The NEC has provisions for this and jurisdictions have no excuse to allow shoddy and dangerous installations. Article 553 (Floating Buildings) and article 555 (Marinas & Boatyards) can easily be used as a benchmark.
Also article 680 (Pools ect) should be looked at for guidance. There is no excuse for faulty installations. The presence of water, whether it be from a pool,ocean or lake, should be addressed with the articles present in the NEC and local regulations.

While I do understand that in some rural and country settings there may be no jurisdiction. This is no reason to install a potential deadly electrical installation. The articles I mention, plus some research is in order when performing these projects and subsequent repairs if violations are found.


----------



## Electricmanscot (Feb 6, 2005)

[email protected]#e said:


> thats just plain terrible. But it has me thinking. im building a boathouse for a good friend of mine in muskoka. The electrical will start next week and he has 2 young kids and i couldnt stand if something happened to them. Is there anything that we should watch out for. My electrician is qualified and knows what hes doing. But what should I do to make sure that everything is perfect.

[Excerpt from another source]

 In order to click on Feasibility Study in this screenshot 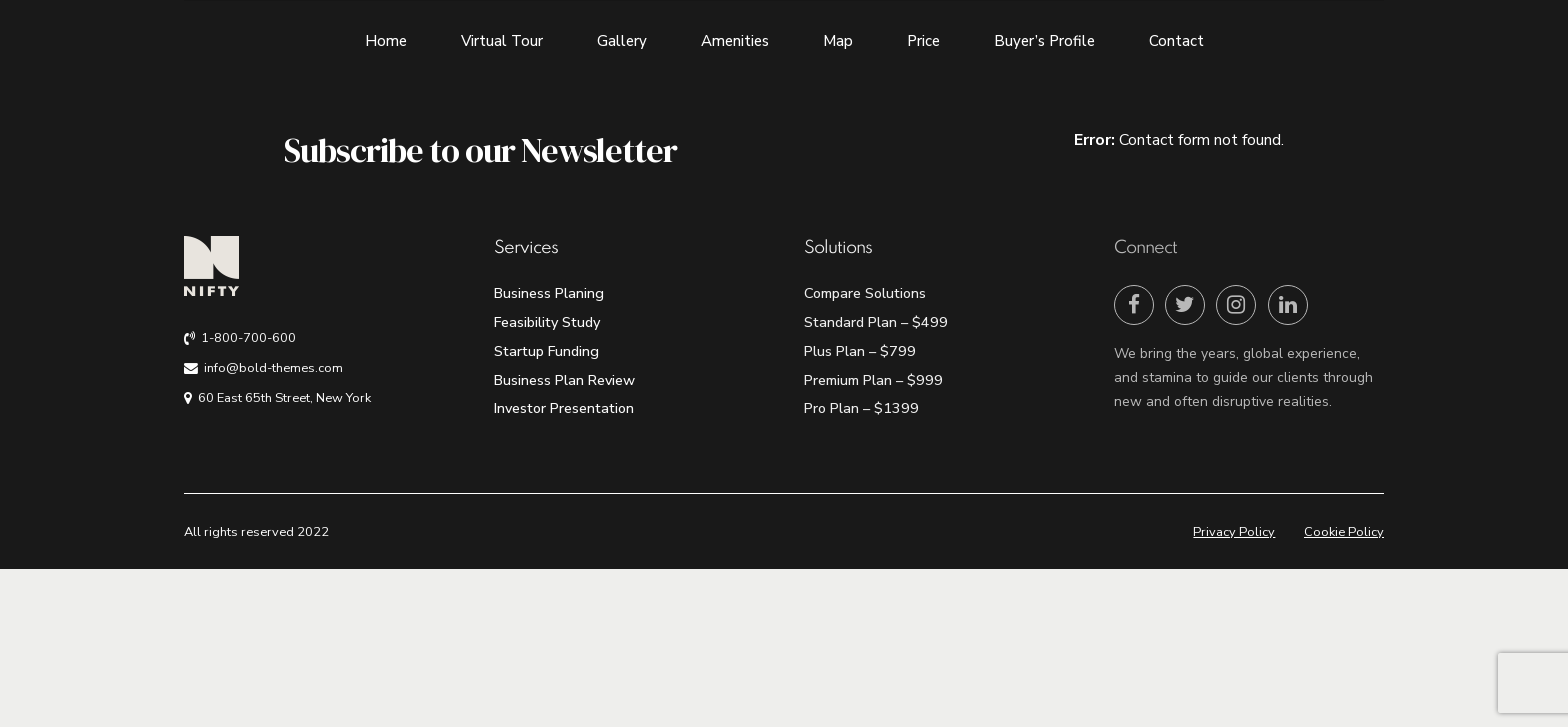 , I will do `click(547, 322)`.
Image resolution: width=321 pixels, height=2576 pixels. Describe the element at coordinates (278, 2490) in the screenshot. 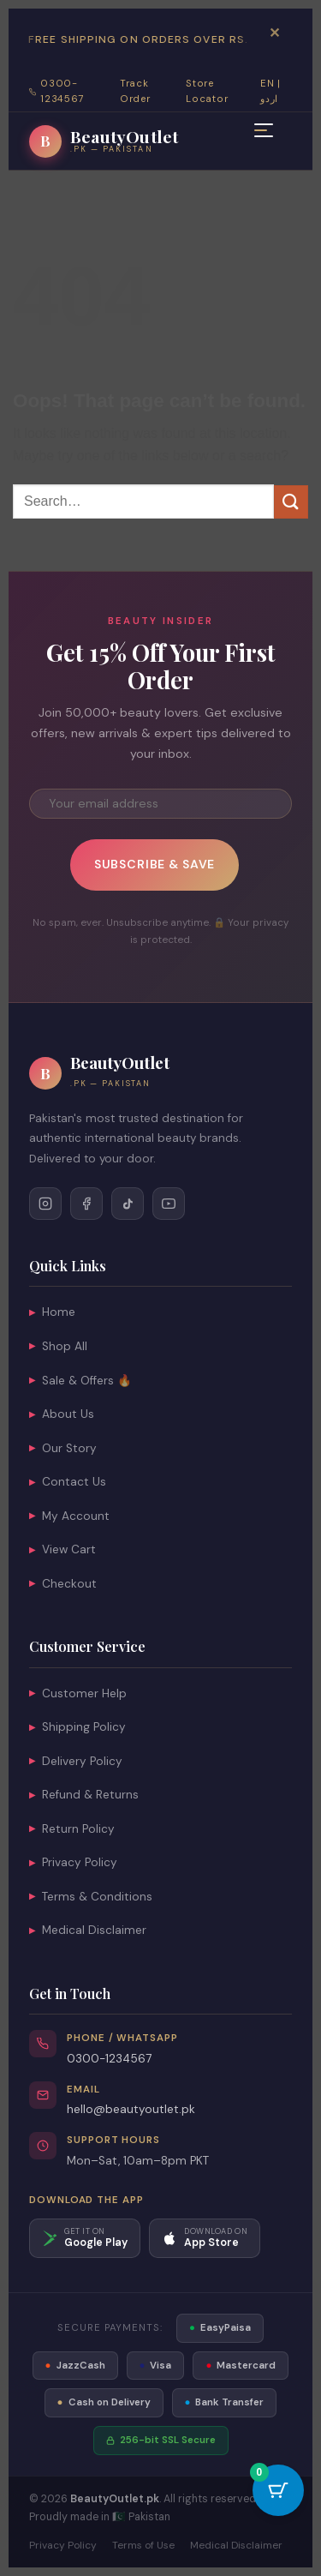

The dock it sits on is all steel framework with steel pilings into bedrock so obviously it conducts electricity. Any tips? There will be a panel located in the boathouse as well.



Let your electrician worry about it. That's the reason you hire him no?


----------



## mahlere (Aug 6, 2006)

sorry about the loss..but god damn people...thousands, if not millions, of people swim every day in pools and lakes/ponds without dying...do we really need another law because of one accident?

i know, if it was my son/brother/nephew/etc I would feel different...

but we have more laws in this country because one person got hurt, so now the rest of us need to be protected...

again, sorry about the loss, but the answer is not more laws


----------



## [email protected]#e (Jul 5, 2007)

Electricmanscot said:


> Let your electrician worry about it. That's the reason you hire him no?


 well yes and he knows what hes doing, but the more you know right? I might hear something on here tht he might not have thought of. Plus as the general its my ass. If i spot one thing it could mean the difference. So why shouldnt I educate myself.


----------



## rselectric1 (Sep 20, 2009)

[email protected]#e said:


> well yes and he knows what hes doing, but the more you know right? *I might hear something on here tht he might not have thought of. Plus as the general its my ass. If i spot one thing it could mean the difference. So why shouldnt I educate myself.*



That is what why this forum is so successful.


Your question in this thread was completely legitimate and the regulars here ask cross-trade questions all the time with usually great answers.

If you were a "one post wonder" that would be different, but you're not-so no worries.:thumbsup:


----------



## mudpad (Dec 26, 2008)

mahlere said:


> sorry about the loss..but god damn people...thousands, if not millions, of people swim every day in pools and lakes/ponds without dying...do we really need another law because of one accident?
> 
> i know, if it was my son/brother/nephew/etc I would feel different...
> 
> ...


I guess that just depends on what value you put on human life. And I think the codes are in place to cover this one, there was just a breakdown in enforcement. 

Laws and building codes have saved countless lives over the years. Yeah some of them are a pain in the ass for us.


----------